* _DATA UNDER STUDY_

=== Begin Enclosure ===

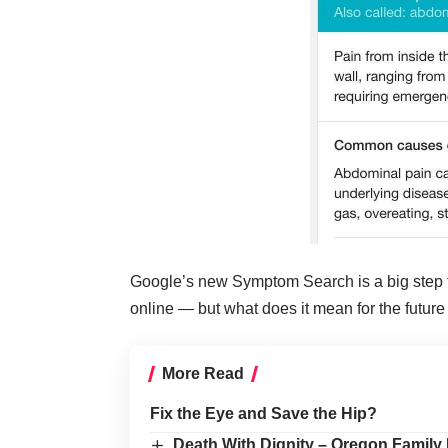
Google’s new Symptom Search is a big step fo
online — but what does it mean for the future
More Read
Fix the Eye and Save the Hip?
Death With Dignity – Oregon Family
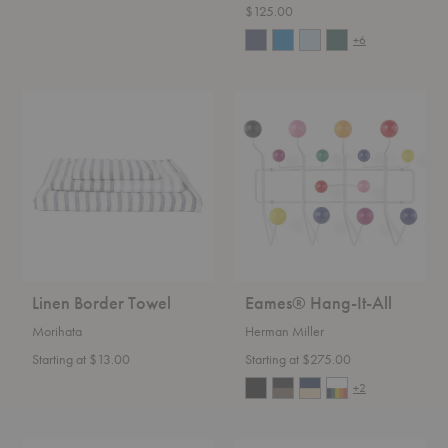
$125.00
+6
Linen
Eames®
Border
Hang-
Towel
It-
All
Linen Border Towel
Eames® Hang-It-All
Morihata
Herman Miller
Starting at $13.00
Starting at $275.00
+2
Square
Epa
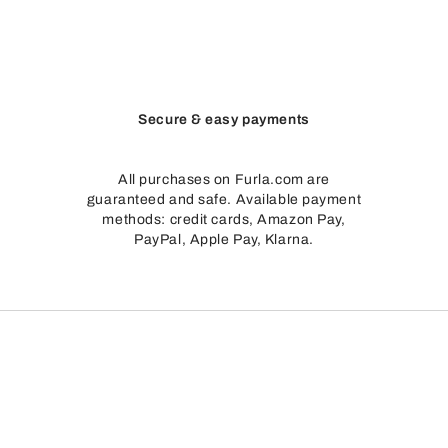
Secure & easy payments
All purchases on Furla.com are
guaranteed and safe. Available payment
methods: credit cards, Amazon Pay,
PayPal, Apple Pay, Klarna.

=== End Enclosure ===

* _WHAT YOU HAVE TO DO_
Everything from the line containing "Secure & easy payments" to the end of the data above should be quoted exactly, please, both ends included, and nothing outside that span.

* _RESULT OF THIS EXERCISE_
Secure & easy payments
All purchases on Furla.com are
guaranteed and safe. Available payment
methods: credit cards, Amazon Pay,
PayPal, Apple Pay, Klarna.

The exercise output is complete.